Reconstructing Ashkenaz shows that, contrary to traditional accounts, the Jews of Western Europe in the High Middle Ages were not a society of saints and martyrs. David Malkiel offers provocative revisions of commonly held interpretations of Jewish martyrdom in the First Crusade massacres, the level of obedience to rabbinic authority, and relations with apostates and with Christians. In the process, he also reexamines and radically revises the view that Ashkenazic Jewry was more pious than its Sephardic counterpart.
A large body of historical commentary suggests that medieval Ashkenazim were simple but pious, while the Jews of Spain were so lax as to drift into apostasy. Malkiel challenges this view- sometimes successfully, sometimes less so.

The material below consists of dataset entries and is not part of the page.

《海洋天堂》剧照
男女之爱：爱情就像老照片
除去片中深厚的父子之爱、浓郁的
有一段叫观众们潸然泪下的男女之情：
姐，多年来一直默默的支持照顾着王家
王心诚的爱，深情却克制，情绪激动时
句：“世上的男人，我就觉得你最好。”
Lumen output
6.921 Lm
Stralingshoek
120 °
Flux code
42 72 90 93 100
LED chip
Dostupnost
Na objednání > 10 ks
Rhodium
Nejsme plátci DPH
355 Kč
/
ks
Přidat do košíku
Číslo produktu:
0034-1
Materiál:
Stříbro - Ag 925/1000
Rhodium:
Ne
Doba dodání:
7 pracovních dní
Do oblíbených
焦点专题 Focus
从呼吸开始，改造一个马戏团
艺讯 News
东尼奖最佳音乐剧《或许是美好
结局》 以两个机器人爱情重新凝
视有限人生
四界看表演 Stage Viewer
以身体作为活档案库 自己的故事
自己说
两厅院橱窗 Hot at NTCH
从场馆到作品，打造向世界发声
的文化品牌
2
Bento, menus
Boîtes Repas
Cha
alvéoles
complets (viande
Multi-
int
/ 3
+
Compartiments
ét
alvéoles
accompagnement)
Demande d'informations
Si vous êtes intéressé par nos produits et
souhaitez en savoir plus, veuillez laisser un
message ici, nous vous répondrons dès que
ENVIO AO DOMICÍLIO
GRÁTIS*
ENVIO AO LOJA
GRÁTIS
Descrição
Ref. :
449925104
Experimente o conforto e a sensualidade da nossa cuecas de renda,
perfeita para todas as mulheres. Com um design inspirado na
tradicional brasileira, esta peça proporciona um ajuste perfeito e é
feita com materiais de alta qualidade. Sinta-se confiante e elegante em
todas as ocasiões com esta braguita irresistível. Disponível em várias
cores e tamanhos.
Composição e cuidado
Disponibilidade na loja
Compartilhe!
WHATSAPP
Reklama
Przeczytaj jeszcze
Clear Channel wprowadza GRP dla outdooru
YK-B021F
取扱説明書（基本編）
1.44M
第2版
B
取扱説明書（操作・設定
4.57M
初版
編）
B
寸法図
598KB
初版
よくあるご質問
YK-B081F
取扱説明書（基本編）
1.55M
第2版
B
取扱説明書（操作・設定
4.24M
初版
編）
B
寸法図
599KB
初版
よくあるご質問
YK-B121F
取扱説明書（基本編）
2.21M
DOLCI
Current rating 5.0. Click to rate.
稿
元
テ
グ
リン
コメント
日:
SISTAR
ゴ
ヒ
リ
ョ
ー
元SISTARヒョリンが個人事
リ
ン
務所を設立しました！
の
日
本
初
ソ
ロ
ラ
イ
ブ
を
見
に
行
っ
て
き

One of his essays focuses on the Crusader massacres of 1096; the conventional wisdom is that Jews could have easily saved themselves by converting to Christianity, but chose to be martyrs. Malkiel points out that many antecdotes involve crusaders who offer baptism as an option only after they have killed many Jews and "having slaked their bloodlust... offer baptism to a handful of survivors." He therefore reasons that the crusaders' primary goal was murder rather than conversion, and that few Jews had the option of conversion.
Another essay focuses on apostates. He notes that rabbinic works on this issue rarely drew a distinction between voluntary and involuntary apostates, which might mean that voluntary conversions to Christianity were more common than many modern historians believe. Similarly, Malkiel suggests that Jews interacted with Christian culture than later historians think; for example, non-Jewish names (especially for girls) might not have been uncommon.
A more interesting, but more flawed, essay is about halakhic deviance. Malkiel discusses many instances in which Franco-German Jewish custom deviated from the Talmud; Ashkenazic rabbis often sought to accommodate such customs rather than rejecting them. He uses these examples to show that rabbis did not have total control of popular conduct. On the other hand, these customs usually involved fairly borderline issues such as women wearing jewelry on Shabbat- which certainly seems to imply that major halachic violations (such as complete nonobservance) were rare. By contrast, Malkiel quotes rabbis condemning much more flagrant halachic violations in Spain. Having said that, there is no way of knowing to what extent rabbinic complaints reflected what large numbers of people were doing.